I’m newbie with CUDA and hit some unexpected problem. My code does lots of iterations, bit shifts, xor operations, … and all cumulative. All happens with uint64_t variables, which are all initialized prior start. Only one thread is launched (for testing), hence no race conditions. I’m using constant memory. Hardware is RTX 2080 SUPER.
Now … same departing point, different results, but only after the first couple of loops.
bug(s) in code; may be design issues or coding issues.
compiler code generation issue
hardware issue
The likelihood of item (1) is typically in the 95+% range. Depending on what kind of GPU you have, items (2) and (3) may apply in reverse. Beware in particular of heavily (vendor-)overclocked GPUs; these may have been insufficiently qualified for proper operation when using compute apps .
When you run the app under the control of cuda-memcheck, does it report any issues for the failing runs?
cuda-memcheck helped quite a lot! I managed to to reduce the problem to the printf function itself, which showed me the dump above. If I comment it out, no memory errors anymore! However I’d like to understand what happens here.
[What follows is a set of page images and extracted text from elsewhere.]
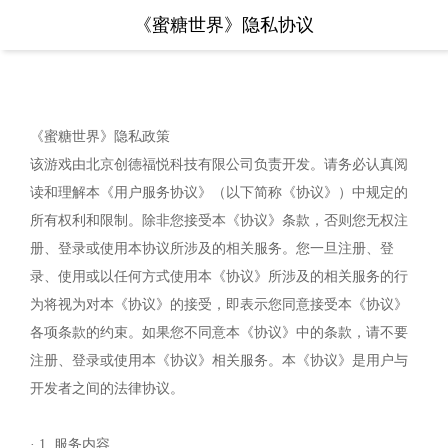
《蜜糖世界》隐私协议
《蜜糖世界》隐私政策
该游戏由北京创德福悦科技有限公司负责开发。请务必认真阅
读和理解本《用户服务协议》（以下简称《协议》）中规定的
所有权利和限制。除非您接受本《协议》条款，否则您无权注
册、登录或使用本协议所涉及的相关服务。您一旦注册、登
录、使用或以任何方式使用本《协议》所涉及的相关服务的行
为将视为对本《协议》的接受，即表示您同意接受本《协议》
各项条款的约束。如果您不同意本《协议》中的条款，请不要
注册、登录或使用本《协议》相关服务。本《协议》是用户与
开发者之间的法律协议。
· 1. 服务内容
Basically, I’m using inside the kernel …
uint64_t data;
...
printf("%lu \n", data);
… which should be fully legal code.
On the host, this doesn’t produce any issues, why inside the kernel?
...
========= Address 0x00fffcf0 is out of bounds
...
commenting out the printf may allow the compiler to dispense with other code in your kernel as well, which means your assumptions about what is happening and where the problem lies, may be incorrect. commenting out code can be quite a confusing strategy for either performance or debug when using an aggressively optimizing compiler. Use the method described here:
with cuda-memcheck to get teh actual line of source code that is generating the out-of-bounds access.